● **What you have to do**
Every entry in the data is to be written out exactly; no picture belongs in the copy.

● **Provided entries**
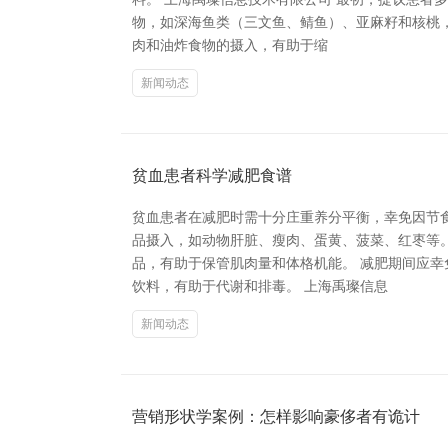
物，如深海鱼类（三文鱼、鲭鱼）、亚麻籽和核桃
肉和油炸食物的摄入，有助于缩
新闻动态
贫血患者科学减肥食谱
贫血患者在减肥时需十分庄重养分平衡，幸免因节
品摄入，如动物肝脏、瘦肉、蛋黄、菠菜、红枣等
品，有助于保管肌肉量和体格机能。 减肥期间应
饮料，有助于代谢和排毒。 上海禹璨信息
新闻动态
营销形状学案例：怎样影响豪侈者有诡计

● **Result of this exercise**
物，如深海鱼类（三文鱼、鲭鱼）、亚麻籽和核桃
肉和油炸食物的摄入，有助于缩
新闻动态
贫血患者科学减肥食谱
贫血患者在减肥时需十分庄重养分平衡，幸免因节
品摄入，如动物肝脏、瘦肉、蛋黄、菠菜、红枣等
品，有助于保管肌肉量和体格机能。 减肥期间应
饮料，有助于代谢和排毒。 上海禹璨信息
新闻动态
营销形状学案例：怎样影响豪侈者有诡计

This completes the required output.